#13. At Unilead: The Dream Factory

Perry L. Gardner: Private Journal #13
Thursday, 2 AM, July 21, 1988

 

I just woke up from the most intense dream I’ve had in ages, and just this afternoon, Ellen told me about a dream she had this afternoon. What is going on here?

And then at 2 AM, voices outside my window—who? Staff solving a problem, or students with tomorrow’s programs? In either case, pressure—and then the question, Is this the program design? A pressure cooker cooks faster with the lid on. We only have a week, so we need to accelerate the normal process, and there is a purpose in the pressure.

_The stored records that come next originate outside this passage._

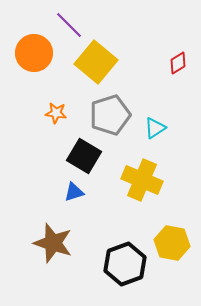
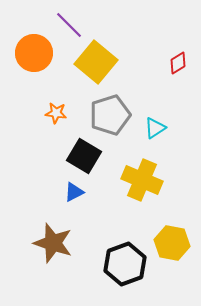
blue triangle: rotated 10 degrees counterclockwise
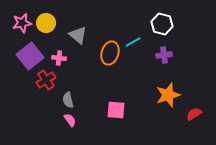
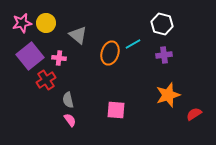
cyan line: moved 2 px down
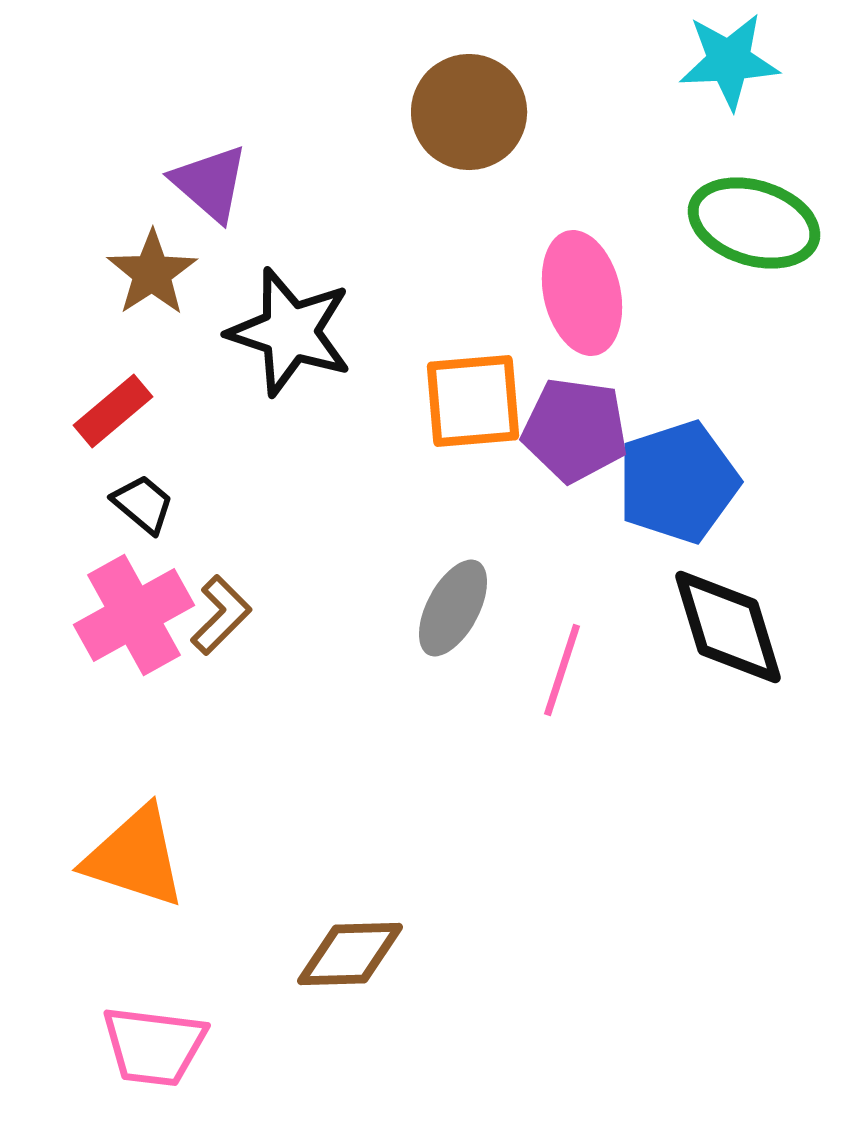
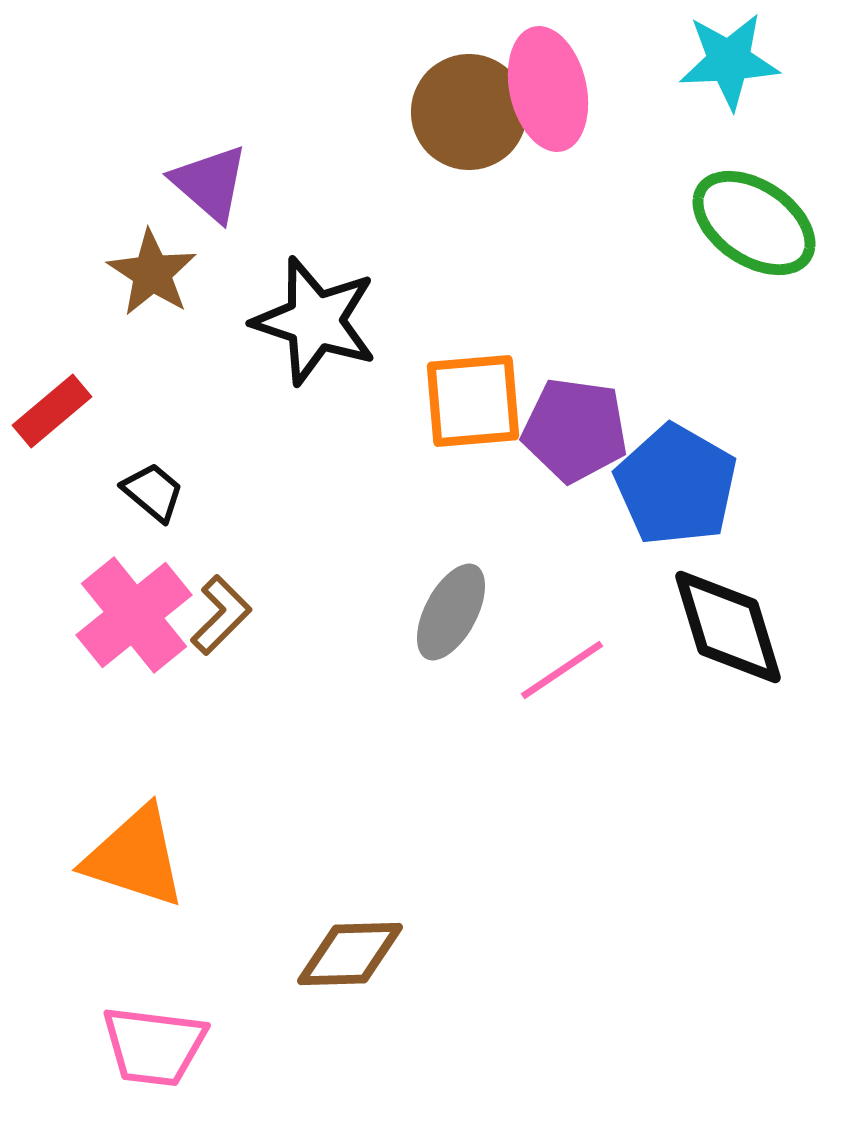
green ellipse: rotated 17 degrees clockwise
brown star: rotated 6 degrees counterclockwise
pink ellipse: moved 34 px left, 204 px up
black star: moved 25 px right, 11 px up
red rectangle: moved 61 px left
blue pentagon: moved 2 px left, 3 px down; rotated 24 degrees counterclockwise
black trapezoid: moved 10 px right, 12 px up
gray ellipse: moved 2 px left, 4 px down
pink cross: rotated 10 degrees counterclockwise
pink line: rotated 38 degrees clockwise
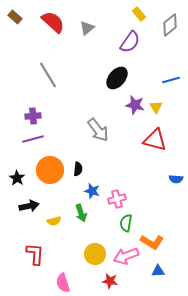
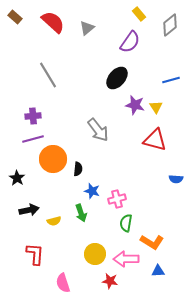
orange circle: moved 3 px right, 11 px up
black arrow: moved 4 px down
pink arrow: moved 3 px down; rotated 20 degrees clockwise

Without the pressure, there would be less revelation, and the product would come out only half done.

My dream was about a journey ? with Bonnie, and we stopped to visit Barbara and she was in a very snobbish place, and I felt ignored because she was so busy with her snobby friends and life style. Also I remember saying, “My God, you look like your mother.” And there was a long time I was left alone while she was wrapping gifts to give to me, which appeared to be the only way she saw of relating. While alone, I wandered about the mansion, and in one room was Pat, with whom I started to talk, and then Barbara and the kids finally showed up, and in the midst of this, Bonnie, who had been left waiting outside, walked in and fainted, and I went to see that she was OK, and then I woke up.

Also, along the way, I had laid down some gifts I was carrying that I was reluctant to leave at Barbara’s house, and I noticed a tag on a wrapped package “to P.J. or whomever”.

Now all this is very complicated, because Receiving was our credo topic today (which I had felt non-productive on), but if the word/topic had been Gifts, it would have been more in line with what actually happened in credo group. This is not surface stuff.

Is this Jo-Ham’s Window? Is this what credo is about? Is this part of the Unilead design? The whole is more than the sum of the parts.

This is the first time in many years that I have been able to capture the essence of my dreams, and I do not have the most fascinating dreams well worth putting in a bottle.

It feels like I am stupid, because my brain works slowly, but it also feels like it gets there eventually—a mild grinding, exceedingly fine. That must be my INTJ at work. I remember my Army General Classifications score, the only I.Q. test I ever took. I barely got high enough to get into Officer Cadets—125, I think—but I bet every thing I answered was correct. That is why I got such a low score: I didn’t know how to do the test. Answer all the questions without the double-check and I might be in Mensa. I did get the highest score on record at Lowry field on the Air Force test.